Overview

Inflammatory Bowel Disease (IBD), which encompasses ulcerative Colitis (UC) and Crohn's Disease (CD), has seen significant improvements in patient outcomes with biologic treatments. However, nearly half of the patients are either primary or secondary non-responders to the existing biologics. Upadacitinib is the only oral small molecule targeted drug approved for IBD in China. There is a paucity of research on the efficacy and safety of upadacitinib in treating Chinese patients with UC and CD, and a lack of study data on the Chinese IBD population.
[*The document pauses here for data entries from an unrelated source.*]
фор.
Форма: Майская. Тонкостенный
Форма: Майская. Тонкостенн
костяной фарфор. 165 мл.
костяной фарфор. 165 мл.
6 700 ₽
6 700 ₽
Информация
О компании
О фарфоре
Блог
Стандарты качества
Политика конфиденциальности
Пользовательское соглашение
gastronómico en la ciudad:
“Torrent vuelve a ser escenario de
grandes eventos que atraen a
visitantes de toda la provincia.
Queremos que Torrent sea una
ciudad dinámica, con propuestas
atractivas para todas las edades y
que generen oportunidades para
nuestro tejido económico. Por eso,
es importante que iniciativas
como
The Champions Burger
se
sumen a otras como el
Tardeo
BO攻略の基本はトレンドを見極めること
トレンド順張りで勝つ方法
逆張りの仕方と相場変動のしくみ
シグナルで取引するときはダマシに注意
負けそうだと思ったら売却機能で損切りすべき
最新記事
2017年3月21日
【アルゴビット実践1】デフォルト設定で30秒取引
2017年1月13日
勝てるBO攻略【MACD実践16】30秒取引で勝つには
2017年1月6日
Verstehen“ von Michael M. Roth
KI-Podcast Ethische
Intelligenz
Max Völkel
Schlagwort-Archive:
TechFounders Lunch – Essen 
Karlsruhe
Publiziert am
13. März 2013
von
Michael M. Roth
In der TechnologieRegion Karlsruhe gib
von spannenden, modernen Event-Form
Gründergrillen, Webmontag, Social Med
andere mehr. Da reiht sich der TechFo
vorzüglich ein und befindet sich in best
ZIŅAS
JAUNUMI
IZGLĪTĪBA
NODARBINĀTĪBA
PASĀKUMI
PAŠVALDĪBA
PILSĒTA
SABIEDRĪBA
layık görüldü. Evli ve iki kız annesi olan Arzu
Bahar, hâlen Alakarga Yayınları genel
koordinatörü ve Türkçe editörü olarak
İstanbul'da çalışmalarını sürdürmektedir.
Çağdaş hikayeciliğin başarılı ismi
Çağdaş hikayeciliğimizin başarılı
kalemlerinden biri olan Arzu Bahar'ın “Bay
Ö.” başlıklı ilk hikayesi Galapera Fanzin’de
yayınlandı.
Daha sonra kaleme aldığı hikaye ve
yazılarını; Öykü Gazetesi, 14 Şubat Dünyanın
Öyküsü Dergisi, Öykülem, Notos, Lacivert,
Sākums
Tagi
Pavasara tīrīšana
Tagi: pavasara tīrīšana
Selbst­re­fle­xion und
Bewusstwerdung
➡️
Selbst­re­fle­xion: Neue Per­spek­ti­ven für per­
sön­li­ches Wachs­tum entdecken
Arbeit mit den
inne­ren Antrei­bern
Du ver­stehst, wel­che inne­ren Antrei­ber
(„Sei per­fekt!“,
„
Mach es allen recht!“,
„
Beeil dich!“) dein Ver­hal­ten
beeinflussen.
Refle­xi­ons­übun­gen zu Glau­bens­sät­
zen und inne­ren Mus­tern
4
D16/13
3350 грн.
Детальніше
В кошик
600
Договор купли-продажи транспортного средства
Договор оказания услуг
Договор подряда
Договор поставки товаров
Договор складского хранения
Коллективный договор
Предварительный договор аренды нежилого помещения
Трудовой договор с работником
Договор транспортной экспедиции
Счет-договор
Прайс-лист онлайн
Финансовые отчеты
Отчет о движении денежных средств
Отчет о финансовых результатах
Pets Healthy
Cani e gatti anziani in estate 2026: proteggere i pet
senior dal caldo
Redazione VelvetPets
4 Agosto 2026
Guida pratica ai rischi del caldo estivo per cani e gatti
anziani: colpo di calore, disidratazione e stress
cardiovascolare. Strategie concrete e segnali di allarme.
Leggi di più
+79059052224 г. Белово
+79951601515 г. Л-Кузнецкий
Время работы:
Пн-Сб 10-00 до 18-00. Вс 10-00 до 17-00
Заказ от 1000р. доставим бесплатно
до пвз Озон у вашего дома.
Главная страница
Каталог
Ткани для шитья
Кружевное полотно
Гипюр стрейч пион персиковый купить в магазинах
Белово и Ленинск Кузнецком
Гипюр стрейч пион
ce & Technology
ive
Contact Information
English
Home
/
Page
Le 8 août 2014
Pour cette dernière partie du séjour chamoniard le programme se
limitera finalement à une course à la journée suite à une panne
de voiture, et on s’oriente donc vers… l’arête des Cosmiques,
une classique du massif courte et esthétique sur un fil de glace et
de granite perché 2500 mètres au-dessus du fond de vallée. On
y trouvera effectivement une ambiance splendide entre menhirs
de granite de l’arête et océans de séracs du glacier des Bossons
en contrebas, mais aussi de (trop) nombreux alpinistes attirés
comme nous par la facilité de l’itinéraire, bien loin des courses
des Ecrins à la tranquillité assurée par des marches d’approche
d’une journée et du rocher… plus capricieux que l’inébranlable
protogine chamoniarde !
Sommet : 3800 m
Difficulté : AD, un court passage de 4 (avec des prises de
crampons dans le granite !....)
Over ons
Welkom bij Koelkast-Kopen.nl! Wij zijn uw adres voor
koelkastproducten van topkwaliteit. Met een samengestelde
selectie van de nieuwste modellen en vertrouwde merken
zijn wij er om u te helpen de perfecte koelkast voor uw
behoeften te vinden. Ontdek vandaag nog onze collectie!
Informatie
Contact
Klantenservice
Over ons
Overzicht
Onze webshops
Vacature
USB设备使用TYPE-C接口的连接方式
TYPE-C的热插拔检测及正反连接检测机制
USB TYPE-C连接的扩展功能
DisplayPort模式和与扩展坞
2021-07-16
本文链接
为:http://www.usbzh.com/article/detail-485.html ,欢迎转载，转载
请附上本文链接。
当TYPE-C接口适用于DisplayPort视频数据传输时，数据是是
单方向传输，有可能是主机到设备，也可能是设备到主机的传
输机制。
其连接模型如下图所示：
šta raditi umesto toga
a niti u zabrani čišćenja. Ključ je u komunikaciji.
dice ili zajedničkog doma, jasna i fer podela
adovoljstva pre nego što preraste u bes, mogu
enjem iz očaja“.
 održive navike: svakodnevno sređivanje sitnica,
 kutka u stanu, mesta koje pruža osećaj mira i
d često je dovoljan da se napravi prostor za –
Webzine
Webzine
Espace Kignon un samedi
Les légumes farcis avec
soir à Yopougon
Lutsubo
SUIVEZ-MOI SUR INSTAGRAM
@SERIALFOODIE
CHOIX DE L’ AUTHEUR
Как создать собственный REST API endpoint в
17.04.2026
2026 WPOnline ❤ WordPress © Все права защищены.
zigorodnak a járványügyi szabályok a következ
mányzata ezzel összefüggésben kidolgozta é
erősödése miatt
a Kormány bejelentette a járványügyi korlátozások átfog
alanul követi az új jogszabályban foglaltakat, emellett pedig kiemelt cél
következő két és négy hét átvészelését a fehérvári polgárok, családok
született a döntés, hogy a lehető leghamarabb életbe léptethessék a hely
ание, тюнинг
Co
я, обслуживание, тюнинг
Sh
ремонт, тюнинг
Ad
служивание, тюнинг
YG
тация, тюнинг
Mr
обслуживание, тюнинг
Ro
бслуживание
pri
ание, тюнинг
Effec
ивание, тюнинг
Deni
This study aims to conduct a multicenter, single-arm, prospective, observational real-world study to analyze the efficacy and safety of upadacitinib in the treatment of Chinese patients with IBD, providing a basis for clinical decision-making.

Eligibility

Inclusion Criteria:

• Inclusion criteria were patients of any gender, diagnosed with ulcerative colitis or Crohn's disease according to current guidelines, requiring initial upadacitinib treatment as judged by the treating physician, and providing signed informed consent.

Exclusion Criteria:

• Exclusion criteria included current or planned participation in any other clinical study, contraindications to upadacitinib treatment as per the drug's instructions, and patients deemed unsuitable for the study by the researchers.